La società si esprime dunque con questa dinamica spontanea che però è considerata residuale: un "resto" rispetto ai grandi temi che occupano la comunicazione di massa. Ma il "resto", che finora non è entrato nella cronaca e nel dibattito socio-politico, comincia ad affermare "una sua autoconsistenza". È proprio dal "grande resto" che può cominciare a partire la riappropriazione della nostra identità collettiva. "Il resto ha segnato la storia dello sviluppo italiano degli ultimi cinquant'anni" ha commentato Giuseppe De Rita.
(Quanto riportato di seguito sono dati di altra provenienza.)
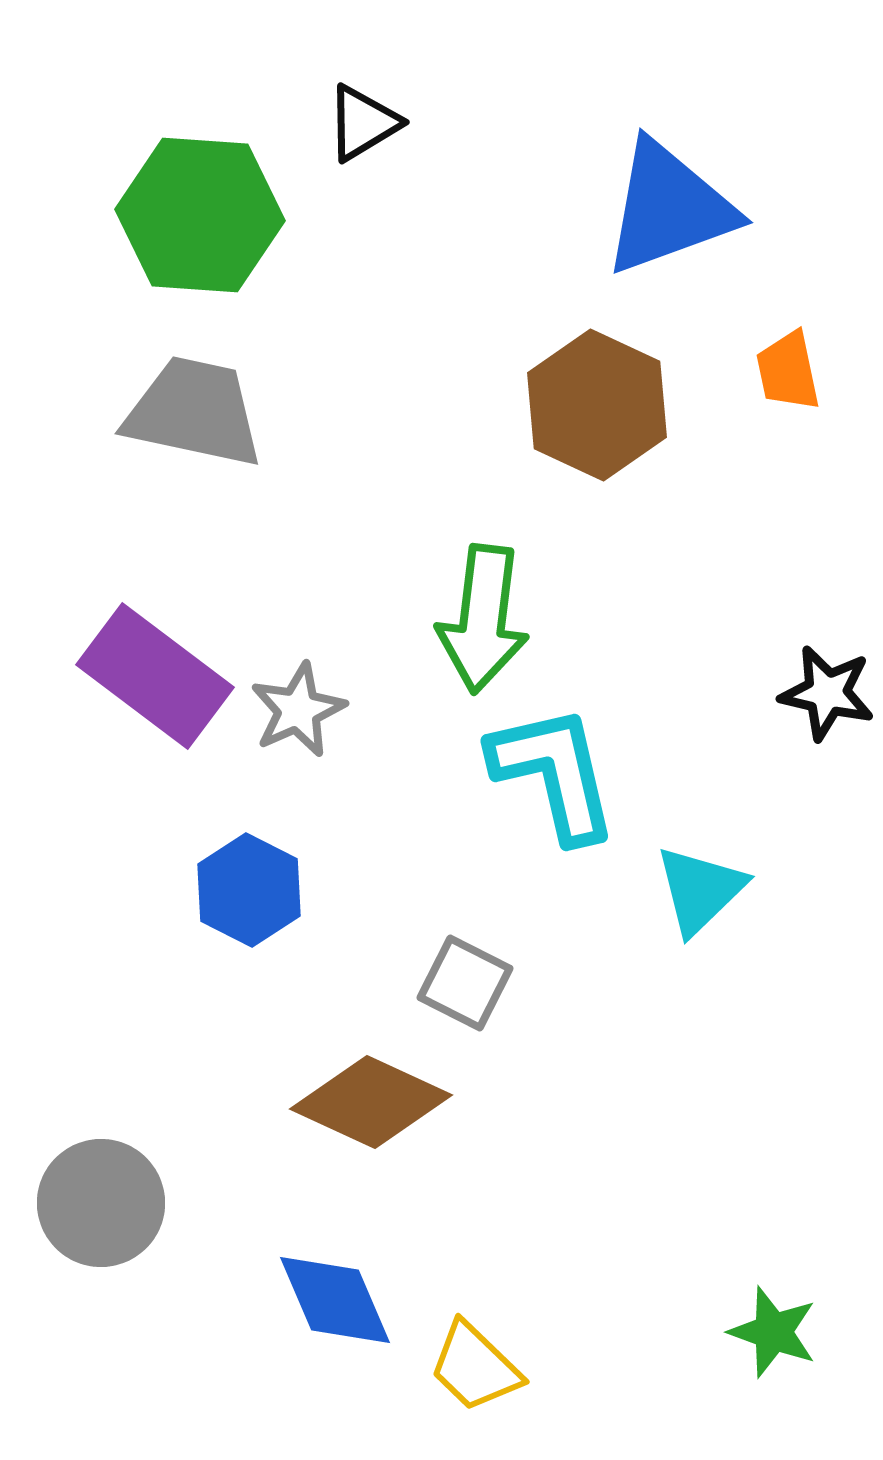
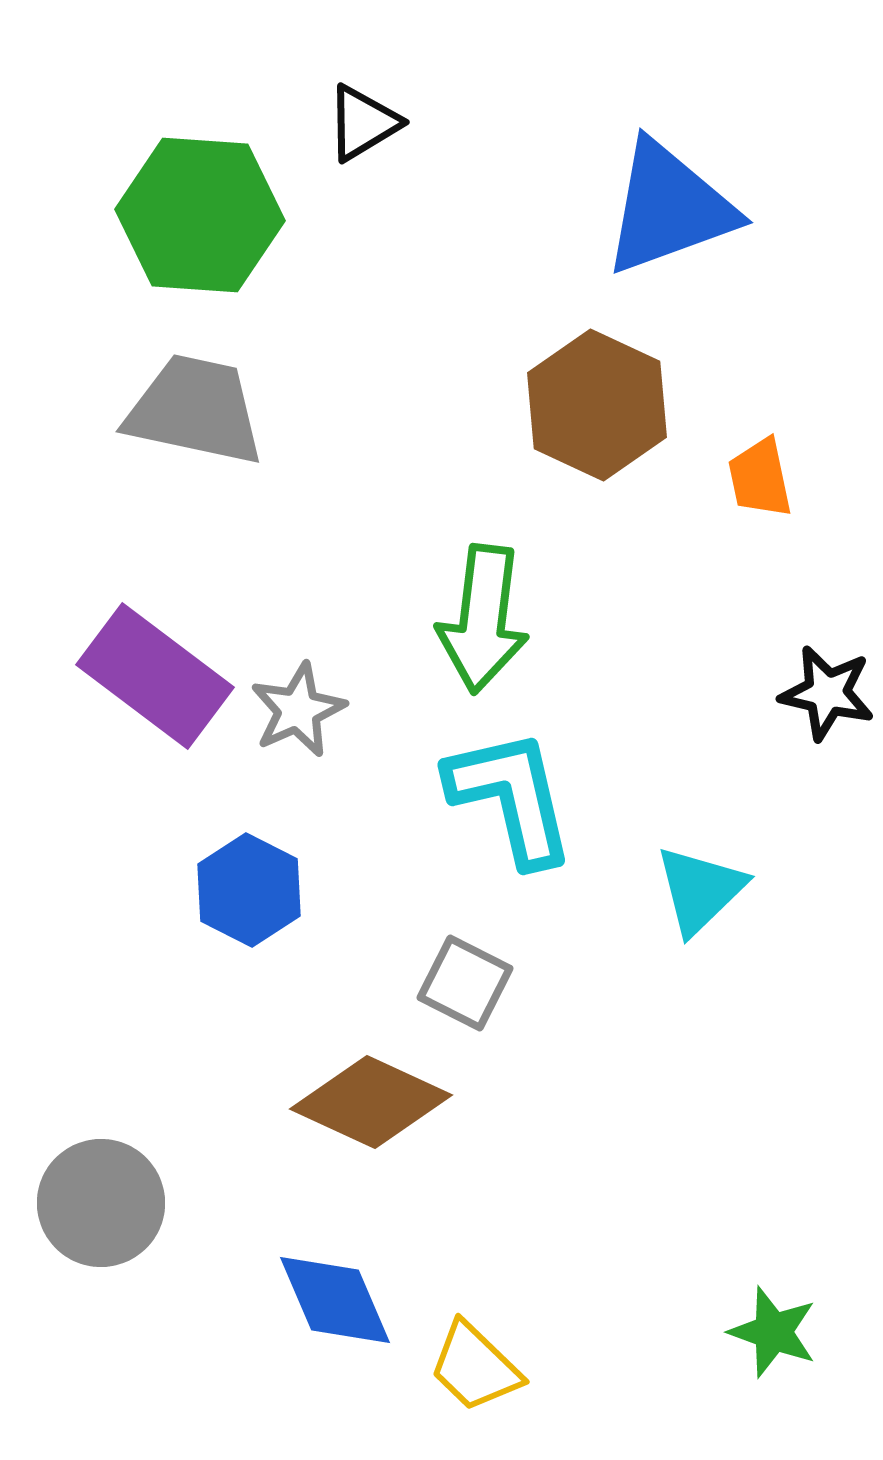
orange trapezoid: moved 28 px left, 107 px down
gray trapezoid: moved 1 px right, 2 px up
cyan L-shape: moved 43 px left, 24 px down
Che cosa resta oggi del grande processo di globalizzazione vista come occidentalizzazione del mondo? "Il policentrismo di tanti diversi sviluppi e la crescita faticosa di una poliarchia". Nella nostra storia, il resto del mito della grande industria e dei settori avanzati è stata l'economia sommersa e lo sviluppo del lavoro autonomo - ha argomentato - . Il resto del mito dell'organizzazione complessa e del fordismo è stata la piccola impresa e la professionalizzazione molecolare. Il resto della lotta di classe nella grande fabbrica è stata la lunga deriva della cetomedizzazione. Il resto dell'attenzione all'egemonia della classe dirigente è stata la fungaia dei soggetti intermedi e la cultura dell'accompagnamento. Il resto del primato della metropoli è stato il localismo dei distretti e dei borghi. Il resto della spensierata stagione del consumismo (del consumo come status e della ricercatezza dei consumi) è la medietà del consumatore sobrio. Il resto della lunga stagione del primato delle ideologie è oggi l'empirismo continuato della società che evolve. E i processi di sviluppo reale del Paese qui descritti sono il resto delle tante discussioni sulla guerra degli ultimi giorni".